Exercise objective. What is the number of lines in the data holding the word "check"? Give that number by itself.

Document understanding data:
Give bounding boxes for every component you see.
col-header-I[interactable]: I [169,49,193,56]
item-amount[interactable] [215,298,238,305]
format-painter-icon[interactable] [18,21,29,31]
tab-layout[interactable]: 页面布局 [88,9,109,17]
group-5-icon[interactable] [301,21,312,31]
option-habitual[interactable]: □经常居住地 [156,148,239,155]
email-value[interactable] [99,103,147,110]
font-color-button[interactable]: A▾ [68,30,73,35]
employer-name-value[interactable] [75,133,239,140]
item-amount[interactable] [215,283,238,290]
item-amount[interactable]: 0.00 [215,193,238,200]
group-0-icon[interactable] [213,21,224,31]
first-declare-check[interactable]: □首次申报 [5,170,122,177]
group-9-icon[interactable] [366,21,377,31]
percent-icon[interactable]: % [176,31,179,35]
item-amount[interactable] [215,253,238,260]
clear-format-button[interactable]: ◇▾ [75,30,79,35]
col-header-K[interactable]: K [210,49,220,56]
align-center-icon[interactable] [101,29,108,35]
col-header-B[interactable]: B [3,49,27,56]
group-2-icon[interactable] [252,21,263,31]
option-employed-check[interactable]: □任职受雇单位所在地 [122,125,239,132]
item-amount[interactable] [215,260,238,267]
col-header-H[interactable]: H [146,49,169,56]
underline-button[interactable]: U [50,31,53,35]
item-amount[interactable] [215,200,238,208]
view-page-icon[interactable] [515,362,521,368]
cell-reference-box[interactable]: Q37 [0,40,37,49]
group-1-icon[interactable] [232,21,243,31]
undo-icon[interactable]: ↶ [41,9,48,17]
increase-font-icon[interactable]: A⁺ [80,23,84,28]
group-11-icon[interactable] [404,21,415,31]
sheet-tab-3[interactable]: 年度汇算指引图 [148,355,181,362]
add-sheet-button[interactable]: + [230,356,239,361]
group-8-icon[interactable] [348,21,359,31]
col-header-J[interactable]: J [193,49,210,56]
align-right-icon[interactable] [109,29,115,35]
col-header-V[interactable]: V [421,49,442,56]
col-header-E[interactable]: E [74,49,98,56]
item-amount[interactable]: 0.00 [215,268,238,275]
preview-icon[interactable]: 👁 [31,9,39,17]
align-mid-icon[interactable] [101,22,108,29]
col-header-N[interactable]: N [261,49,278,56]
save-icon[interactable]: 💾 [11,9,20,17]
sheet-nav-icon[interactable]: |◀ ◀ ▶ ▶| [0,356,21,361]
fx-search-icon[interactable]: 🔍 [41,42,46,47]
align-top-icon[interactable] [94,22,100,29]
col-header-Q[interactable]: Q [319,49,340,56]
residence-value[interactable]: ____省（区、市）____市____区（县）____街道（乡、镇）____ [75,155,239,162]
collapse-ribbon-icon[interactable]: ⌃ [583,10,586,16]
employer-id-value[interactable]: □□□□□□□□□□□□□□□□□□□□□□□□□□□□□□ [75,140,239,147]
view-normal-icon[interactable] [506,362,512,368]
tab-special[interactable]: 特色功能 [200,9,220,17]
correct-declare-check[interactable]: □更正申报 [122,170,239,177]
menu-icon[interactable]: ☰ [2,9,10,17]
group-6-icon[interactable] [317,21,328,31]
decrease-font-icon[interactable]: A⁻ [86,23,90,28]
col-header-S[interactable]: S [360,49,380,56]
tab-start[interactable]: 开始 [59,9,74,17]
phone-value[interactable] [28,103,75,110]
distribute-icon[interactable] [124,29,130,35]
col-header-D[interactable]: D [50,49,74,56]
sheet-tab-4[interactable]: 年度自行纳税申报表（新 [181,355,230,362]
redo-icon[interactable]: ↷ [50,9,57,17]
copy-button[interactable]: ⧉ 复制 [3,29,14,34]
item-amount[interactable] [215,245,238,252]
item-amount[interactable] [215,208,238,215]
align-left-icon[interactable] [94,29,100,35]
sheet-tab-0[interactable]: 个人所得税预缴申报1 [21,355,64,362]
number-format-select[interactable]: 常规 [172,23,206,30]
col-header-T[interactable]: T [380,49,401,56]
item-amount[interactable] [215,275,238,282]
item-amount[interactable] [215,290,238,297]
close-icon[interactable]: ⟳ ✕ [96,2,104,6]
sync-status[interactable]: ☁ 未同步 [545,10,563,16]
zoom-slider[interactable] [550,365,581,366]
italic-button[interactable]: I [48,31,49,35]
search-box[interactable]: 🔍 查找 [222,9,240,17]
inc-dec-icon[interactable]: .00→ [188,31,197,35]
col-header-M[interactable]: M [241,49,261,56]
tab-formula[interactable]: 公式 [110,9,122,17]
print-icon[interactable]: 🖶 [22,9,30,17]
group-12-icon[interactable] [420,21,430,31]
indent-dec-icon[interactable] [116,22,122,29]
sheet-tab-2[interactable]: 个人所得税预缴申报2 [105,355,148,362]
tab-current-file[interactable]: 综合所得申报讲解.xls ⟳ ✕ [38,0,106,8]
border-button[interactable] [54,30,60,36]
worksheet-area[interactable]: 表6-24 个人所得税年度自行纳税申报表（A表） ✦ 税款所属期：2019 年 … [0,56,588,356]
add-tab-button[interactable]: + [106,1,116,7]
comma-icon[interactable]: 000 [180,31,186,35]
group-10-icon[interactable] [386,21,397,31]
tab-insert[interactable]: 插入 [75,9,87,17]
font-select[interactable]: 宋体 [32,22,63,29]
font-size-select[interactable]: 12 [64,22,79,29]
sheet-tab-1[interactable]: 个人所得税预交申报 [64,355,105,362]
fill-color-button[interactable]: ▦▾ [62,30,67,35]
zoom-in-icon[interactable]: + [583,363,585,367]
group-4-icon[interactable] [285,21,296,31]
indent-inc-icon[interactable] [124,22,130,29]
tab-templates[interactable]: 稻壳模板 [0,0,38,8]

Task answer. 3